SALMON, Idaho -- On a remote, forested plateau deep inside the Salmon-Challis National Forest, a Canadian mining firm is hoping to revive domestic production of cobalt, a mineral deemed crucial to post-World War II national security but whose production has since virtually disappeared from American soil.
By this time next year, the Idaho Cobalt Project plans to unearth about 800 tons of ore a day from beneath these rugged mountains about 40 miles west of Salmon to be used in the production of hybrid vehicle batteries and industrial products ranging from jet engines to prosthetic hips.
But unlike the scores of miners who rushed to this state in the 19th century in search of precious minerals like gold, silver and molybdenum -- leaving behind a toxic legacy of polluted streams and metal-laden tailings -- the developers of this mine say their project will leave the Salmon River watershed in better condition than they found it.
"The wastewater will be better than a bottle of San Pellegrino," Mari-Ann Green, CEO of Formation Capital Corp., said in an interview.
The firm plans to treat its wastewater -- up to 150 gallons per minute -- to drinking water standards or better and has multiple post-mining plans to prevent the drainage of acid runoff or heavy metals into nearby Bucktail Creek. Tailings, meanwhile, will be dried and stacked high atop a plateau and lined and capped with rubber and clay to prevent exposure to rainwater that could carry contaminants into surrounding valleys.
"We're kayakers, we fish in the river, we camp in the woods," said Green, who noted the firm is negotiating a multimillion-dollar bonding agreement with the Forest Service to ensure protections are upheld. "That's our lifestyle. The last thing we want to do is spoil such a pristine resource."
That promise, however, initially rang hollow for environmentalists who pointed to the mining industry's environmental record in the West: hundreds of thousands of abandoned mines that have degraded up to 40 percent of the region's headwater streams, according to U.S. EPA.
Opponents appealed the mine's first federal permits in 2008, demanding the project meet a more stringent arsenic standard, comply with a more rigorous copper and mercury reduction plan, and conduct more water quality monitoring.
By the end of 2008, Formation Capital had modified its operating plan to address those concerns, and in a rare move, the Idaho Conservation League, Boulder-White Clouds Council and Earthworks agreed not to challenge the mine's subsequent federal permits.
Partnering with ICL and other conservation groups, including Trout Unlimited and the Nature Conservancy, Formation last year donated more than $150,000 for projects to improve the Salmon River watershed, a program it said it intends to fund annually throughout the life of the mine.
"From a conservation perspective, we were able to find a net conservation benefit by working with the mining company instead of opposing them," said John Robison, public lands director for ICL. "We feel it raises the bar on mining in Idaho and really the West in general."
The $138 million project cleared its final federal permitting hurdle last December and workers have cleared timber off the site in preparation for construction of a water treatment plant, waste rock facility, and mill.
Based on current cobalt prices, the mine stands to generate roughly $34 million a year over the project's 10-year lifetime, creating nearly 150 jobs for Salmon and the surrounding communities.
Filling a void
The Idaho Cobalt Project, one of hundreds of mining proposals in various stages of exploration, permitting or production in the West, would be the first new U.S. cobalt mine in decades.

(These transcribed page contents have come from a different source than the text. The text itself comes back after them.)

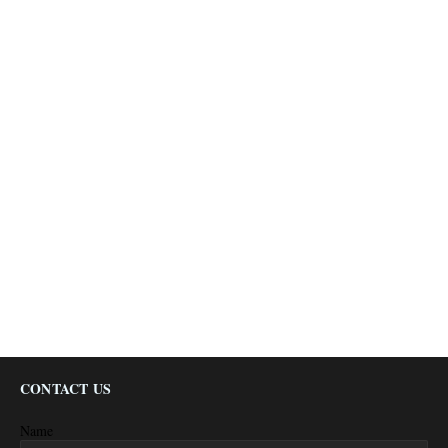
CONTACT US
Name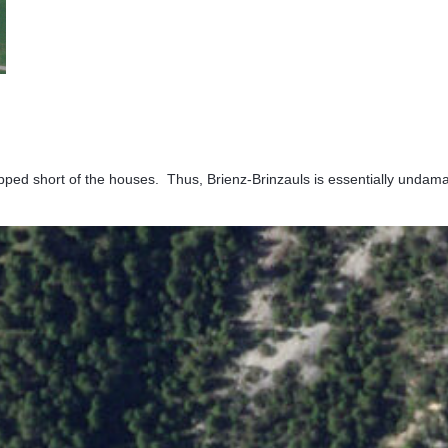
topped short of the houses. Thus, Brienz-Brinzauls is essentially undam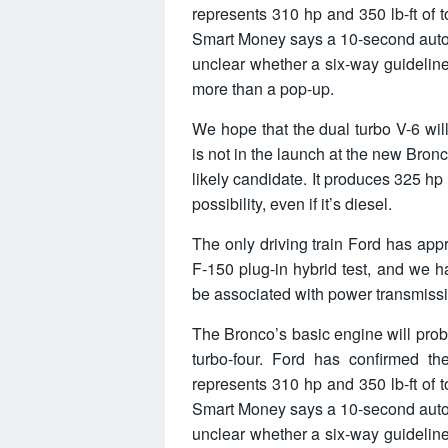
represents 310 hp and 350 lb-ft of 
Smart Money says a 10-second autom
unclear whether a six-way guidelin
more than a pop-up.
We hope that the dual turbo V-6 will
is not in the launch at the new Bron
likely candidate. It produces 325 hp
possibility, even if it’s diesel.
The only driving train Ford has app
F-150 plug-in hybrid test, and we h
be associated with power transmiss
The Bronco’s basic engine will prob
turbo-four. Ford has confirmed th
represents 310 hp and 350 lb-ft of 
Smart Money says a 10-second autom
unclear whether a six-way guidelin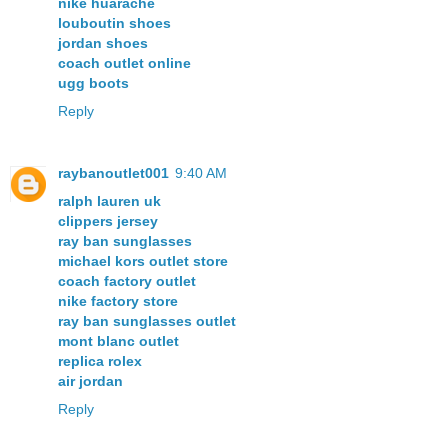
nike huarache
louboutin shoes
jordan shoes
coach outlet online
ugg boots
Reply
raybanoutlet001
9:40 AM
ralph lauren uk
clippers jersey
ray ban sunglasses
michael kors outlet store
coach factory outlet
nike factory store
ray ban sunglasses outlet
mont blanc outlet
replica rolex
air jordan
Reply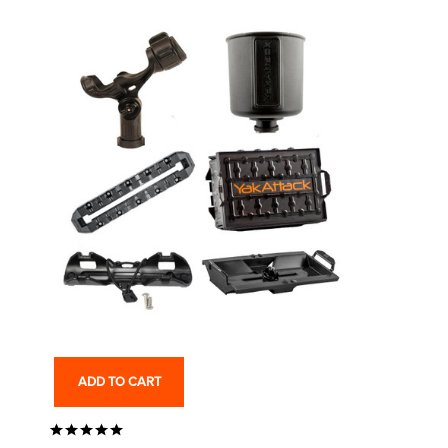
ADD TO CART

Demand for mineral surged in the late 1990s, as the material became a critical component of lithium-ion batteries used in small electronics and the nickel metal hydride batteries of the Toyota Prius.
One-fourth of the world's cobalt supply goes into batteries, with much of the rest going into superalloys for use in jet engines and natural gas-powered turbines. A small portion is used in the catalysts that help remove sulfur from petroleum fuel.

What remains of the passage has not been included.